(WHAT NEEDS TO BE DONE)
The answer should consist of every line in the material below that has the word "Doctoral".

(SUPPLIED RECORDS)
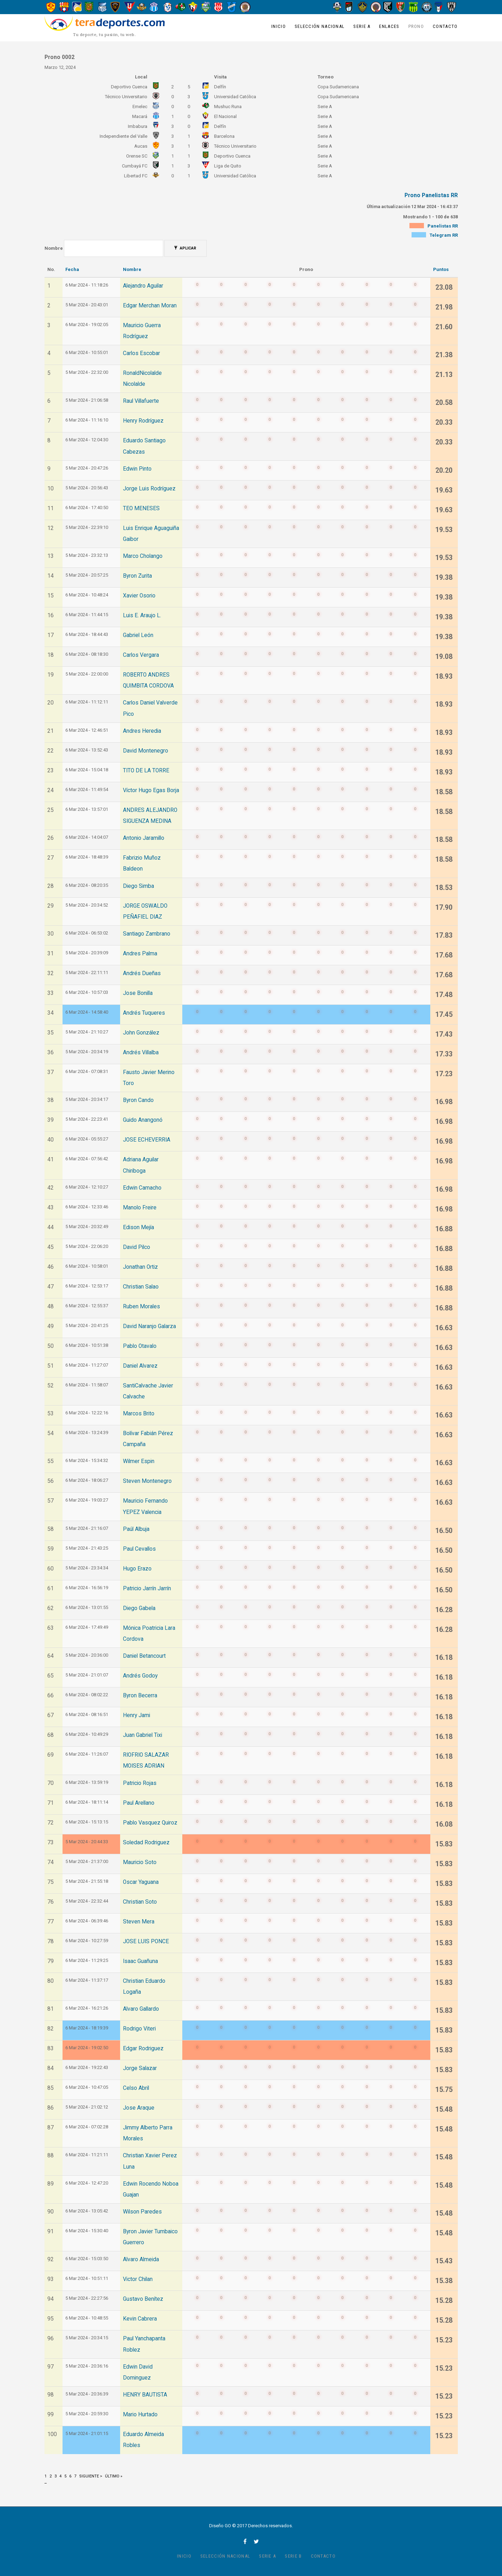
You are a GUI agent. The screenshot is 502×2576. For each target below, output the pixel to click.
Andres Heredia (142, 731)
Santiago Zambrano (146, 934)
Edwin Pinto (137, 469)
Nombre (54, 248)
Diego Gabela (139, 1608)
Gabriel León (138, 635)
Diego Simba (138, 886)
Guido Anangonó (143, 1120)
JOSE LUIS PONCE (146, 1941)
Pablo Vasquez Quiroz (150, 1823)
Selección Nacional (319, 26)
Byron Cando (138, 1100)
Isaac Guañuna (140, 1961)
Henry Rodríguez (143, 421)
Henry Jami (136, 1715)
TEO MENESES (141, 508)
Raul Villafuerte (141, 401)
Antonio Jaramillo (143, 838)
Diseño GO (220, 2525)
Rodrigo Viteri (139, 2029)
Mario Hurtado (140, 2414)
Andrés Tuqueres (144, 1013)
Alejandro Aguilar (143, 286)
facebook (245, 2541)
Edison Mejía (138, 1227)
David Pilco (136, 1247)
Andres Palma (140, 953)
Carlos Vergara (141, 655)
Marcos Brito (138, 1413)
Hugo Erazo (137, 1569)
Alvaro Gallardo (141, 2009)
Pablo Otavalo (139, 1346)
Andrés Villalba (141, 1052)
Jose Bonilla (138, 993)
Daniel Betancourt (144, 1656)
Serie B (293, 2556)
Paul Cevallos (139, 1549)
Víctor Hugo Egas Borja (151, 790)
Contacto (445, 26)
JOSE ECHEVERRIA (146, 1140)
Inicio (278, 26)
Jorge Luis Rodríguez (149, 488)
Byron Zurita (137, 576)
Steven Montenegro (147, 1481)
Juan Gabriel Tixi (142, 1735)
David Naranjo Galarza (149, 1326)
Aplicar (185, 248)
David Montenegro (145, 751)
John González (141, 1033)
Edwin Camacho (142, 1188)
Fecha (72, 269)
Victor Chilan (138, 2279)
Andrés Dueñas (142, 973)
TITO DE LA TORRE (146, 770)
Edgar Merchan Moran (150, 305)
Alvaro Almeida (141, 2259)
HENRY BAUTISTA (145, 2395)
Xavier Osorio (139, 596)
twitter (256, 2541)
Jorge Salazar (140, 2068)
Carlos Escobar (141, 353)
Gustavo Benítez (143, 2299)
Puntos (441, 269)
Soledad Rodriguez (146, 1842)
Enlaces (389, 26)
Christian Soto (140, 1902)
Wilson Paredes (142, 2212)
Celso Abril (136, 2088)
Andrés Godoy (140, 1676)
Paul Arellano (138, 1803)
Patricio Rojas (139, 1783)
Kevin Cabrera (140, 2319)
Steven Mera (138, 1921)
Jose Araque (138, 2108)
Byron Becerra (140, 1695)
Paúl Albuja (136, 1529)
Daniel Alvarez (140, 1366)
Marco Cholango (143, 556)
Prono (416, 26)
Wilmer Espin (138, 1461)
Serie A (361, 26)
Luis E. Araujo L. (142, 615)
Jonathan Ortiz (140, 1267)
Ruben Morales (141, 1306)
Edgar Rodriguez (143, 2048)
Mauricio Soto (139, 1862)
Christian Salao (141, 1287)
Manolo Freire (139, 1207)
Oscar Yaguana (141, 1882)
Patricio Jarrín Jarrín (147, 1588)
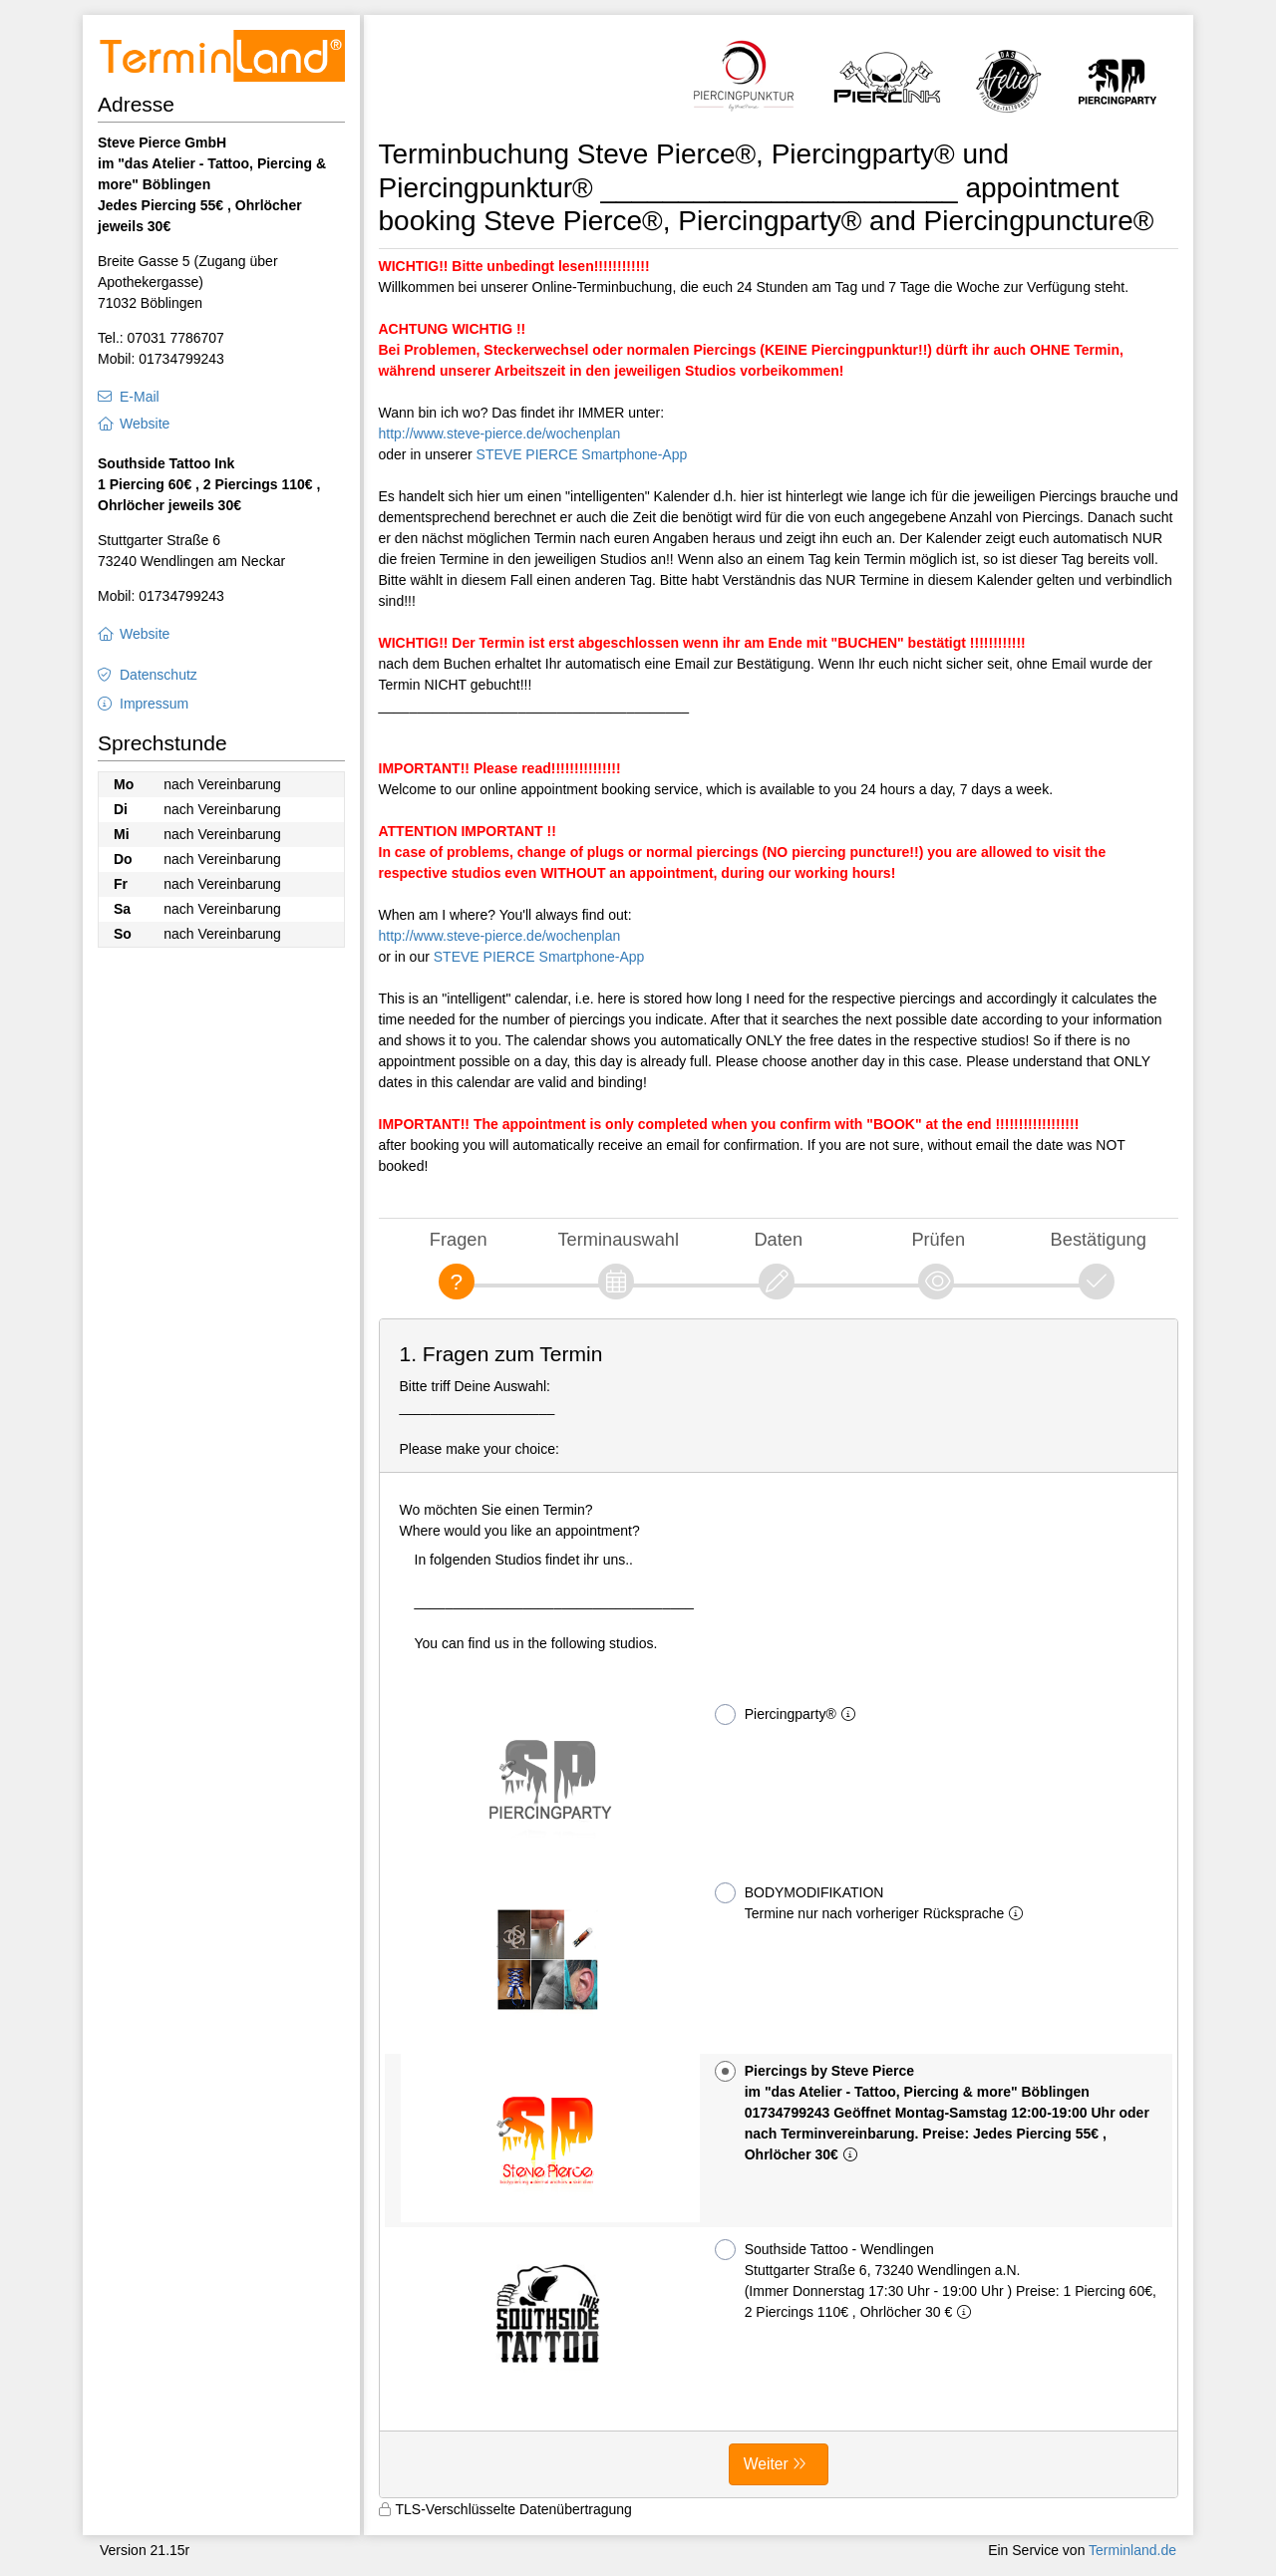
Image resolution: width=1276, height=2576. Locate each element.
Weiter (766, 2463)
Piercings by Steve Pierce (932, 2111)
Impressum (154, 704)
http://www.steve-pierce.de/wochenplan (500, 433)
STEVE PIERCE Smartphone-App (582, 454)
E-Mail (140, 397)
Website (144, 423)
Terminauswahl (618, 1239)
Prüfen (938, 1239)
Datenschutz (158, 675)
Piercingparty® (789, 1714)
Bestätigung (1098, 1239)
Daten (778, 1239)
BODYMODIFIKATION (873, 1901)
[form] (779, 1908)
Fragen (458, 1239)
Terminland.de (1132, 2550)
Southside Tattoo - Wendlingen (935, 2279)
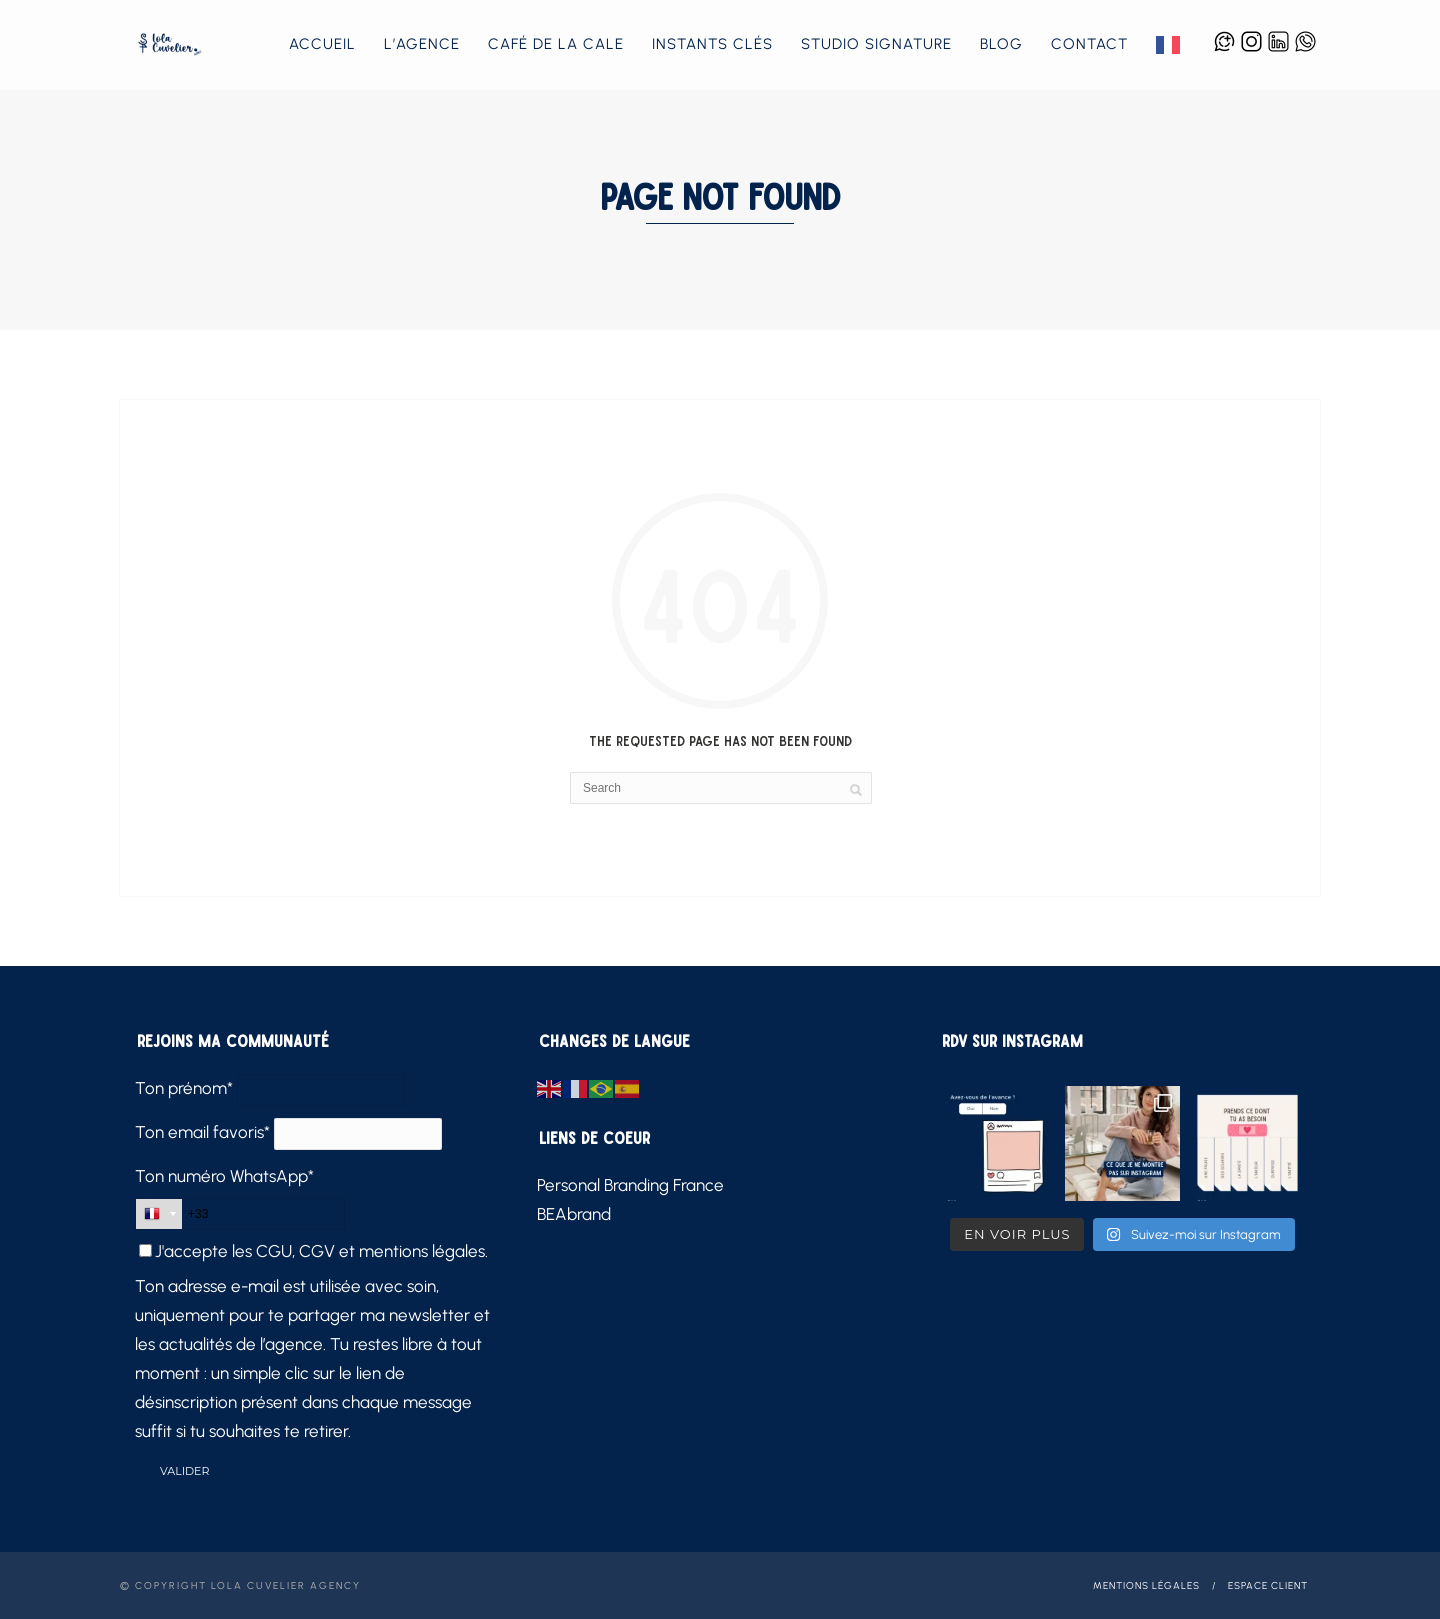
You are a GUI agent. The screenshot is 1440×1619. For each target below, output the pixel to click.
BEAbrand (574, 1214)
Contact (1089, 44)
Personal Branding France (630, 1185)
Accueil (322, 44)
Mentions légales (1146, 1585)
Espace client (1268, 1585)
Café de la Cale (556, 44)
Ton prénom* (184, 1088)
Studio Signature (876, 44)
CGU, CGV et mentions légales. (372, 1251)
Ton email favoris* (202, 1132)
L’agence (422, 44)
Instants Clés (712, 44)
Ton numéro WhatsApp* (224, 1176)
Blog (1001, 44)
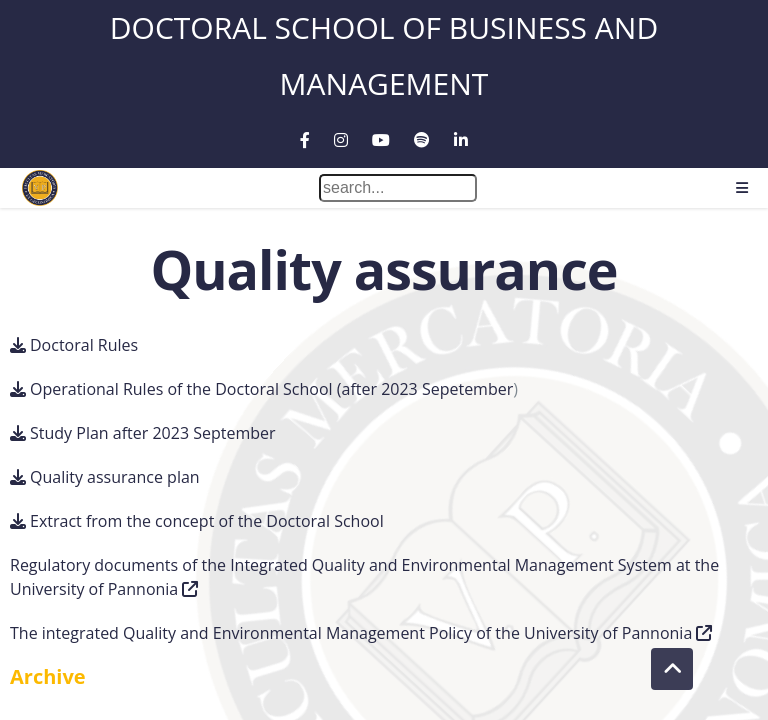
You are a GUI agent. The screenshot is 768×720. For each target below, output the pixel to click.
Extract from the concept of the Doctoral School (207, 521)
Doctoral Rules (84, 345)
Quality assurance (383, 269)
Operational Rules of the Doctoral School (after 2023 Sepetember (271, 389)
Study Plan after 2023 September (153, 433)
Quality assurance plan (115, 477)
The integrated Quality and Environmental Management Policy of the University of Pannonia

(FINAL ANSWER)
Extract from the concept of the Doctoral School (207, 521)
Doctoral Rules (84, 345)
Operational Rules of the Doctoral School (after 2023 Sepetember (271, 389)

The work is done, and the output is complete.